Le même soir, Sylvaine dit à Mme Hurstmonceaux surprise :

— Mme Gascoyne est venue pour me voir aujourd’hui, et m’a laissé un mot me demandant d’aller prendre le thé chez elle demain.

— Mme Gascoyne ? Comme c’est aimable ! avez-vous averti votre oncle ?

— Oui.

— Et qu’a-t-il dit ?

— Il a paru très satisfait ; il désire que j’y aille.

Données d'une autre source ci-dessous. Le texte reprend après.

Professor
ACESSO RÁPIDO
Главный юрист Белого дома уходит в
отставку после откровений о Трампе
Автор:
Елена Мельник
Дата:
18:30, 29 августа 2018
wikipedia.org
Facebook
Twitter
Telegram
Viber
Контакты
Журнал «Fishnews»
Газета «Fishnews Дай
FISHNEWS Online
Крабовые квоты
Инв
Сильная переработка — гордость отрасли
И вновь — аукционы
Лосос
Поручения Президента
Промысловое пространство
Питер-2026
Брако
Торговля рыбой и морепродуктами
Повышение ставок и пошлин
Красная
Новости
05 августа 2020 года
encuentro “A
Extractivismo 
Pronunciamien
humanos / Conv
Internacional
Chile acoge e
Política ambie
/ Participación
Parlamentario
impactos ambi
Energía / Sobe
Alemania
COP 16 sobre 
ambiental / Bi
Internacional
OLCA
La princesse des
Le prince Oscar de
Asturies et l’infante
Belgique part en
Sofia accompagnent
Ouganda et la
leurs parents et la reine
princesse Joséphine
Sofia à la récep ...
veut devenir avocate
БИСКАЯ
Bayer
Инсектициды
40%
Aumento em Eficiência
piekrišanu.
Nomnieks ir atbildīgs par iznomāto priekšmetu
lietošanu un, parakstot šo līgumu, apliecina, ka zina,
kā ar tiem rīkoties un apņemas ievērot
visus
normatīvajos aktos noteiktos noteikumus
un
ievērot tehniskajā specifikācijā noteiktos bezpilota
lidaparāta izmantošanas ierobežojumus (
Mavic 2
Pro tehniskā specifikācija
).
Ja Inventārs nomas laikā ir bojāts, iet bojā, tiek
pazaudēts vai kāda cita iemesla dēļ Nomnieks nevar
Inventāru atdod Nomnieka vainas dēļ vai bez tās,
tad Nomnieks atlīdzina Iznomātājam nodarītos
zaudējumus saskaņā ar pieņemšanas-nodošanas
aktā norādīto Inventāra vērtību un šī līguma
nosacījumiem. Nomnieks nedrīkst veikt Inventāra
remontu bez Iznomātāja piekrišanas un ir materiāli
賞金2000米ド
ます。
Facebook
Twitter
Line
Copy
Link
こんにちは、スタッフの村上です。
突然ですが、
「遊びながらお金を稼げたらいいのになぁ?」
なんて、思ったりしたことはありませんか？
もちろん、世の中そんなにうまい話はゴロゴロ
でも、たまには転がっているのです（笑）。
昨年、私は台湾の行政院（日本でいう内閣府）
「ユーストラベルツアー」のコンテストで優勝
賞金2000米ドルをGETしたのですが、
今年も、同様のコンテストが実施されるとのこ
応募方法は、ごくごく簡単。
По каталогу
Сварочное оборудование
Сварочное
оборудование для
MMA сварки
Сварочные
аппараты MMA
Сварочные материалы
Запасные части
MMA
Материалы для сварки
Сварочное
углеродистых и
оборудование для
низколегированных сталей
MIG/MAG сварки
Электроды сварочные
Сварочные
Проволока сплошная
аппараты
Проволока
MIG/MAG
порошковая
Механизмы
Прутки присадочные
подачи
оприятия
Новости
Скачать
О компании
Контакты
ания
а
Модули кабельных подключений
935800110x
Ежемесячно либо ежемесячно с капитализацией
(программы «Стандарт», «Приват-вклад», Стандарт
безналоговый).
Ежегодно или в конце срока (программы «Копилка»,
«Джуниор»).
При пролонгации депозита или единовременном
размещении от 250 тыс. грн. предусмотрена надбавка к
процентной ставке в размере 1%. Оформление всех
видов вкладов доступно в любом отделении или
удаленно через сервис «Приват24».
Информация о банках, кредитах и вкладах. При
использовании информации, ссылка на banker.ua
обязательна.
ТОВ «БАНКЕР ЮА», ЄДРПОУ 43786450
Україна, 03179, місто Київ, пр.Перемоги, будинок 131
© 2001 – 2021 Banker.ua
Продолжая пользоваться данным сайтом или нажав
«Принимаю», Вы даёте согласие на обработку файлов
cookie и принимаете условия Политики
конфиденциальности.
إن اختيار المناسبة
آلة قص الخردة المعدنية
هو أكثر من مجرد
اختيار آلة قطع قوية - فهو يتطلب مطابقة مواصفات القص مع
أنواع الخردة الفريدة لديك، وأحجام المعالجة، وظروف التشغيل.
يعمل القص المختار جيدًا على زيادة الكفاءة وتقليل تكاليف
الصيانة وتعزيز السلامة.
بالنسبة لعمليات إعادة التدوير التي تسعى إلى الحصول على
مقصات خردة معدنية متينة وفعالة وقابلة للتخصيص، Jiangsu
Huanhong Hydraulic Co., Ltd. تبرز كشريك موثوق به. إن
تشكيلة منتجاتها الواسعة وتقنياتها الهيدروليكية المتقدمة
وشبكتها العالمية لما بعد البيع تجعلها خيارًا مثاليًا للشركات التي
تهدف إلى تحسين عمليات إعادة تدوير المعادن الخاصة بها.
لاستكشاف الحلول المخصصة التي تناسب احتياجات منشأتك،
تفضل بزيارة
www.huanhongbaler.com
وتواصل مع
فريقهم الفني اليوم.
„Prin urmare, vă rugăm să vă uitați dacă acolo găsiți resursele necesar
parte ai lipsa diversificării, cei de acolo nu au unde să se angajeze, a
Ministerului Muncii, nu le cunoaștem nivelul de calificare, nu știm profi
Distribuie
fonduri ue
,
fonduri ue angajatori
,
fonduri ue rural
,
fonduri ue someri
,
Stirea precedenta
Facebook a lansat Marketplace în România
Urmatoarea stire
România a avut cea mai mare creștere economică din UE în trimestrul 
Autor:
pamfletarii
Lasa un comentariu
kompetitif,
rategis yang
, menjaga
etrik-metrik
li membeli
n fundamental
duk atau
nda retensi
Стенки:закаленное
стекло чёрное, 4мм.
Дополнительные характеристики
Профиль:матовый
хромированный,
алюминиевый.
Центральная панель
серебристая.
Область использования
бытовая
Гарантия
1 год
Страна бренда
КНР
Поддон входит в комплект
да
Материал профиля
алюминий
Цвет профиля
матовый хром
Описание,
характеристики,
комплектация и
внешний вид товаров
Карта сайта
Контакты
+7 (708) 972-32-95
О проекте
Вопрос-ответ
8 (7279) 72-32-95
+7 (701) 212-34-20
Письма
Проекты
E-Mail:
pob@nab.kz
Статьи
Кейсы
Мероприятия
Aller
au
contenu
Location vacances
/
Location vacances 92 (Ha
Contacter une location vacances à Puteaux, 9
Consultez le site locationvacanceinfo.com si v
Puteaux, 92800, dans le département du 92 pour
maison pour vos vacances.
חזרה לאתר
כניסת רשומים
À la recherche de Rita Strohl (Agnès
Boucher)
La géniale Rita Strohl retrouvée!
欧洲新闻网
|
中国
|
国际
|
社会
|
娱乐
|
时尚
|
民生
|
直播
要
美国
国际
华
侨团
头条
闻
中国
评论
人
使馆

— Mais certainement. Nous sommes brouillées sur des questions d’étiquette ; votre oncle est très intransigeant quand il s’agit de moi, mais ce n’est pas une raison pour que vous ne voyiez pas vos parentes. Je suis seulement étonnée que Mme Gascoyne ne soit pas venue plus tôt. Enfin, il vaut mieux ne pas lui tenir rigueur. Lui avez-vous répondu ?

— Non, je vous attendais.

— Eh bien ! ma chère, écrivez-lui tout de suite. Je vous donnerai le coupé pour vous conduire.

— Ce n’est pas nécessaire.

— Comment donc ? Vous ne pensez pas que ma nièce ait besoin d’aller en fiacre ; vous aurez le coupé ; inutile de discuter.

— Je vous remercie, tante Anna.

Dans le courant de la soirée qu’elle passa chez lady Longarey, Mme Hurstmonceaux trouva plusieurs fois l’occasion de placer le nom de Mme Gascoyne : elle ne doutait plus d’entrer prochainement en relations avec cette personne inaccessible. Elle se demandait même s’il ne convenait pas qu’elle fît les premiers pas.

Dans la matinée du lendemain, Rakewood, qui était partout sur un pied d’intimité, vint à Portman-Square. Mme Hurstmonceaux s’empressa de l’informer de l’événement qui occupait sa pensée :

— Sylvaine va aujourd’hui même chez Mme Gascoyne.

— Je sais. Mme Gascoyne en a causé avec moi hier ; elle craignait de vous paraître indiscrète en venant pour Sylvaine. Je l’ai assurée que vous ne seriez pas formalisée.

— Du tout. Je veux que Sylvaine soit tout à fait libre ; Mme Gascoyne sera la bienvenue chez moi quand il lui plaira.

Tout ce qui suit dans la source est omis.